## Task
Take each line from the material below that includes the string "Salem" and copy it.

[Exercise material Boundary: Start]

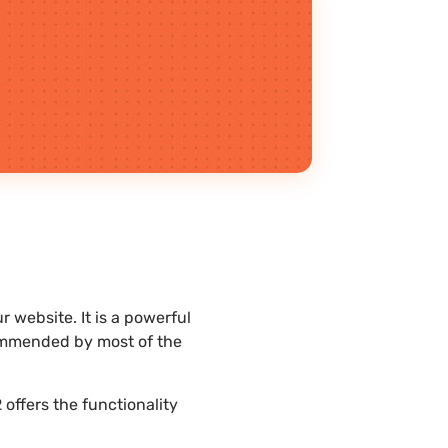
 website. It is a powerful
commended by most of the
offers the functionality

[Exercise material Boundary: End]
[Exercise material Boundary: Start]

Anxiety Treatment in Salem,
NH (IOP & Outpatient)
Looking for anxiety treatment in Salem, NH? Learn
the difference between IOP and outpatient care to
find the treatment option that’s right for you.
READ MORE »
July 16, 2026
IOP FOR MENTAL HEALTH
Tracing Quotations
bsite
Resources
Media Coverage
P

[Exercise material Boundary: End]

## Task result
Anxiety Treatment in Salem,
Looking for anxiety treatment in Salem, NH? Learn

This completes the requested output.